Lurssen to build first methanol yacht

The Lurssen shipyard will build its first ship with a methanol fuel cell

German superyacht specialist Lürssen has announced the construction of a yacht with a methanol fuel cell. First details on the future boat, the collaborative development project underway and the shipyard's vision of the future of technology in superyachting.

First superyacht with a methanol fuel cell

The German shipyard Lürssen has announced the upcoming construction of a superyacht equipped with a fuel cell using methanol. As is customary in the yachting industry, little specific information about the boat was revealed, but Peter Lürssen, head of the shipyard, did specify some of the vessel's zero-emission range characteristics:

  • more than 50 nights at anchor
  • more than 1000 miles at slow cruising speed.
Cycle de la pile à combustible méthanol
Methanol fuel cell cycle

A pilot project at the German shipyard

The future yacht will be the first operational implementation in the yachting industry of the German-funded collaborative project Paxcell, which Lürssen is leading together with six other German and international partners: the cruise ship owner Carnival, the shipyard Meyer Werft, the classification society DNV and the technical specialists Besecke Automation, DLR, EPEA and Freudenberg. A test installation is being tested at the shipyard in Bremen. The 120 kW system is installed in six shipping containers with a control room, a fuel cell, a technical area, a cooling and ventilation container and a double-skinned methanol tank.

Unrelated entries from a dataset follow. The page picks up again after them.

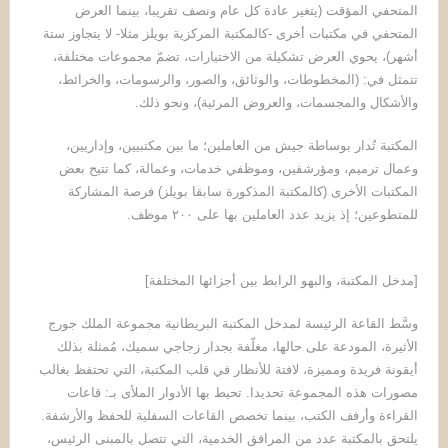
المتحفي المؤقت (يتغير عادة كل عام ونصف تقريبا، بينما العرض
المتحفي في مكتبات أخرى -كالمكتبة المركزية بويلز مثلا- لا يتجاوز ستة
أشهر)، يحوي العرض تشكيلة من الاختيارات، تضمّ مجموعات مختلفة،
تتمثل في: (المخطوطات، والوثائق، والصور، والرسومات، والخرائط،
والأشكال والمجسمات، والعروض المرئية)، ونحو ذلك.
المكتبة تُدار بوساطة جيش من العاملين؛ ما بين مكتبيين، وإداريين،
وعمال ترميم، ومؤرشفين، وموظفي خدمات، وعمالة، كما تتيح بعض
المكتبات الأخرى (كالمكتبة المذكورة سابقا بويلز) فرصة المشاركة
للمتطوعين؛ إذ يزيد عدد العاملين بها على ٢٠٠ موظف.
[مدخل المكتبة، والبهو الرابط بين أجزائها المختلفة]
وسَّط القاعة الرئيسة لمدخل المكتبة البريطانية مجموعة الملك جورج
الأثيرة، المودعة على حالها، مغلّفة بجدار زجاجي سميك، مُمثلة بذلك
أيقونة فريدة ومميزة، لافتة للأنظار في قلب المكتبة، التي تحتفظ بغالب
مصورات هذه المجموعة تحديدا. تحيط بها الأدوار الملأى بـ: قاعات
القراءة وأرفف الكتب، بينما تخصص القاعات السفلية للحفظ والأرشفة.
يلتحق بالمكتبة عدد من المرافق الخدمية، التي تتصل بالمبنى الرئيس،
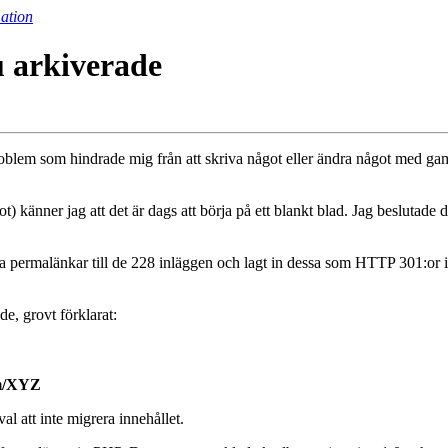
ation
u arkiverade
blem som hindrade mig från att skriva något eller ändra något med gamla 
) känner jag att det är dags att börja på ett blankt blad. Jag beslutade dä
alla permalänkar till de 228 inläggen och lagt in dessa som HTTP 301:or 
de, grovt förklarat:
om/XYZ
al att inte migrera innehållet.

The advantage claimed by the reformed methanol site is the possibility of long storage, without the need for pressurization or cryogenics. The methanol tank is structurally integrated into the ship's hull.

Once the 120kW output has been validated, Peter Lürssen sets the next development stages at 500kW and then 1 MW of power.

Plan de l'installation pilote Paxcell
Plan of the Paxcell pilot plant

Shipowners of large yachts ready to invest

For the German shipyard's CEO, yacht owners are ready to support these innovations. "Our customers, who already invest a lot of money in yacht building, are willing to spend that little bit of extra money to make that quantum leap and advance the propulsion technologies on yachts," says Peter Lürssen.

Although methanol exists today as a co-product of the petroleum industry, the green methanol sector has yet to be created.